▸ **What this task involves**: Pull every line holding the word "Sales" out of the data and copy it.

▸ **Dataset content**:
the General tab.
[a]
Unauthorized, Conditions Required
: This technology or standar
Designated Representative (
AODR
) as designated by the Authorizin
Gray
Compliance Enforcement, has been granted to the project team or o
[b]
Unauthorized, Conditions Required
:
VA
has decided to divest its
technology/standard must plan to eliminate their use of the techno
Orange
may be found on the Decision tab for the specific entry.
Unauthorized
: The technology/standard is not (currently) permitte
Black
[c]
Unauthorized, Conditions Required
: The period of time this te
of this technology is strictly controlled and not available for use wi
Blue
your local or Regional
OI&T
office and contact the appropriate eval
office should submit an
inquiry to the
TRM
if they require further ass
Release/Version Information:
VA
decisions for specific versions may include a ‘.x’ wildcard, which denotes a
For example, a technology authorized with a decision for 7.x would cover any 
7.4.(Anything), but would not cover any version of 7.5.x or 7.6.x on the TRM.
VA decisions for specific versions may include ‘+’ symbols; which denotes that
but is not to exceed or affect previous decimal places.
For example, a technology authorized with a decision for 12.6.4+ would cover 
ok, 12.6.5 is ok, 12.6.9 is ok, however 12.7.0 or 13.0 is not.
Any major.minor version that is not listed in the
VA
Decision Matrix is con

* * *

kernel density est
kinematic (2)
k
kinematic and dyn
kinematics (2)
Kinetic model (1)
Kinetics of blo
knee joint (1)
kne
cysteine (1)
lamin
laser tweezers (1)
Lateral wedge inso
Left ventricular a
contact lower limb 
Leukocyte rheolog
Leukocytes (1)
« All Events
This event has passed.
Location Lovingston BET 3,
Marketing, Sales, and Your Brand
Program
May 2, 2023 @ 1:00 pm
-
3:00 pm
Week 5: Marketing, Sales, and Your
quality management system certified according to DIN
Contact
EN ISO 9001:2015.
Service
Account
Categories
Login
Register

---

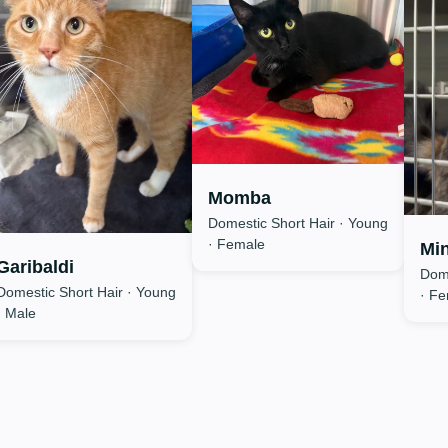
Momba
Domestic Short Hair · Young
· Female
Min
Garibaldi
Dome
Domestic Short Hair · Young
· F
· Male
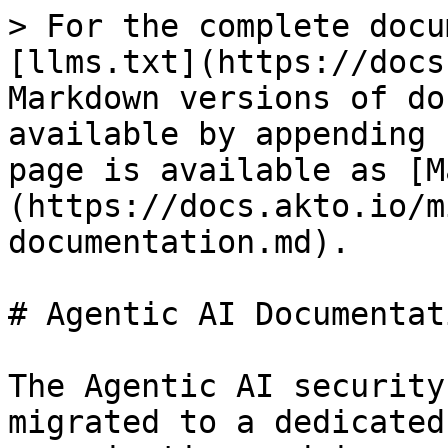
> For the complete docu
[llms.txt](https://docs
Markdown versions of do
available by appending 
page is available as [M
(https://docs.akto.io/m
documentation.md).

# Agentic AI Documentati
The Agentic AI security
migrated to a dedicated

▸ **Answer**:
Marketing, Sales, and Your Brand
Week 5: Marketing, Sales, and Your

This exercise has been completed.